Data for processing:
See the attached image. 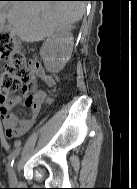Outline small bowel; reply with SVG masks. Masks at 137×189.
Masks as SVG:
<instances>
[{
    "label": "small bowel",
    "mask_w": 137,
    "mask_h": 189,
    "mask_svg": "<svg viewBox=\"0 0 137 189\" xmlns=\"http://www.w3.org/2000/svg\"><path fill=\"white\" fill-rule=\"evenodd\" d=\"M33 71V84H35L38 79L42 80L49 87H53L56 84L55 78L52 75L46 73L42 66H35ZM33 97L35 99V106L33 107L26 106L25 95L14 100H6L0 104V114L7 138L19 139L24 134H26L34 125L42 106L52 101V99L43 90H36L33 93ZM17 104H22L26 108H29L31 110L30 114L27 117H21L13 113L12 108Z\"/></svg>",
    "instance_id": "c3829d8e"
}]
</instances>
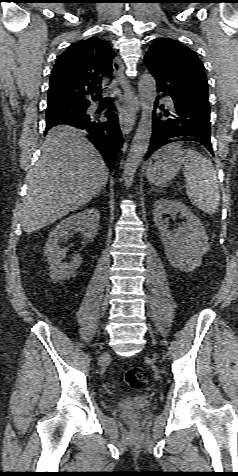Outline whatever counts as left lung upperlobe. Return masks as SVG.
<instances>
[{"instance_id": "left-lung-upper-lobe-1", "label": "left lung upper lobe", "mask_w": 238, "mask_h": 476, "mask_svg": "<svg viewBox=\"0 0 238 476\" xmlns=\"http://www.w3.org/2000/svg\"><path fill=\"white\" fill-rule=\"evenodd\" d=\"M144 64L152 73L159 92L184 107L209 111L205 68L187 46L170 38H159L150 46Z\"/></svg>"}]
</instances>
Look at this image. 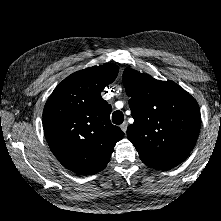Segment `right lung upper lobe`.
Returning a JSON list of instances; mask_svg holds the SVG:
<instances>
[{"instance_id":"obj_1","label":"right lung upper lobe","mask_w":221,"mask_h":221,"mask_svg":"<svg viewBox=\"0 0 221 221\" xmlns=\"http://www.w3.org/2000/svg\"><path fill=\"white\" fill-rule=\"evenodd\" d=\"M114 64L75 72L52 92L43 111L48 145L67 169L82 175L103 170L124 133L110 121L101 92L118 75Z\"/></svg>"}]
</instances>
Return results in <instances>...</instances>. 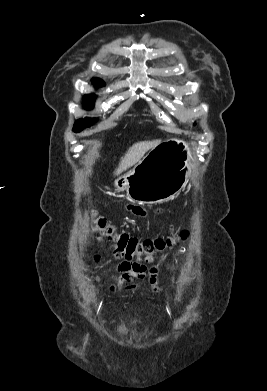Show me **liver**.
Listing matches in <instances>:
<instances>
[{"instance_id":"6515ba94","label":"liver","mask_w":267,"mask_h":391,"mask_svg":"<svg viewBox=\"0 0 267 391\" xmlns=\"http://www.w3.org/2000/svg\"><path fill=\"white\" fill-rule=\"evenodd\" d=\"M161 140L153 141H142L137 142L129 148L124 157L121 158L118 168L115 171V175L121 174L123 171L135 165L141 160V158L150 150L151 148L159 145Z\"/></svg>"}]
</instances>
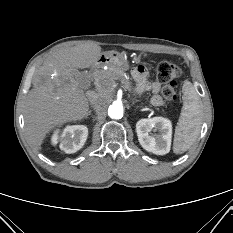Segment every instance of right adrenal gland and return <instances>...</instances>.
Masks as SVG:
<instances>
[{
	"instance_id": "2a0ac1e0",
	"label": "right adrenal gland",
	"mask_w": 233,
	"mask_h": 233,
	"mask_svg": "<svg viewBox=\"0 0 233 233\" xmlns=\"http://www.w3.org/2000/svg\"><path fill=\"white\" fill-rule=\"evenodd\" d=\"M91 113H92V111L89 110V111L87 112L86 118H88V116L91 115Z\"/></svg>"
}]
</instances>
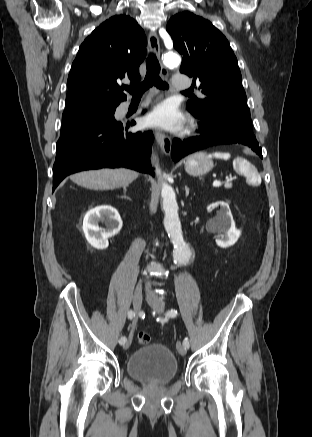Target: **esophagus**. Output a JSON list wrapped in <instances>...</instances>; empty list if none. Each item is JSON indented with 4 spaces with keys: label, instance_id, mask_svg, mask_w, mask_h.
Segmentation results:
<instances>
[{
    "label": "esophagus",
    "instance_id": "34e87169",
    "mask_svg": "<svg viewBox=\"0 0 312 437\" xmlns=\"http://www.w3.org/2000/svg\"><path fill=\"white\" fill-rule=\"evenodd\" d=\"M148 44H149V48H150L151 52L155 56L159 57L160 56V44H159V39H158V36L156 35V33H154V32L149 33ZM161 72L165 76L168 74V71L163 67L161 69ZM155 136H156V139L161 144L163 152L166 155H170L171 148H172L171 138L168 135H166L160 131H156Z\"/></svg>",
    "mask_w": 312,
    "mask_h": 437
}]
</instances>
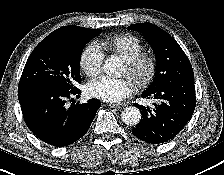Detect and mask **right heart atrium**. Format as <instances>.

Instructions to follow: Take the lines from the one containing "Segment every instance" through the last line of the listing and repeat them exactly. Omit the pictures.

Solved exercise:
Segment every instance of right adrenal gland and return <instances>...</instances>.
Masks as SVG:
<instances>
[{
	"instance_id": "2a0ac1e0",
	"label": "right adrenal gland",
	"mask_w": 233,
	"mask_h": 233,
	"mask_svg": "<svg viewBox=\"0 0 233 233\" xmlns=\"http://www.w3.org/2000/svg\"><path fill=\"white\" fill-rule=\"evenodd\" d=\"M91 113H92V111L89 110V111L87 112L86 118H88V116L91 115Z\"/></svg>"
}]
</instances>
Target: **esophagus**. Output a JSON list wrapped in <instances>...</instances>; empty list if none. Each item is JSON indented with 4 spaces with keys: label, instance_id, mask_svg, mask_w, mask_h.
Segmentation results:
<instances>
[{
    "label": "esophagus",
    "instance_id": "34e87169",
    "mask_svg": "<svg viewBox=\"0 0 312 437\" xmlns=\"http://www.w3.org/2000/svg\"><path fill=\"white\" fill-rule=\"evenodd\" d=\"M148 44H149V48H150L151 52L155 56L159 57L160 56V44H159V39H158V36L156 35V33H154V32L149 33ZM161 72L165 76L168 74V71L163 67L161 69ZM155 136H156V139L161 144L163 152L166 155H170L171 148H172L171 138L168 135H166L160 131H156Z\"/></svg>",
    "mask_w": 312,
    "mask_h": 437
}]
</instances>
Detect and mask **right heart atrium**. Format as <instances>.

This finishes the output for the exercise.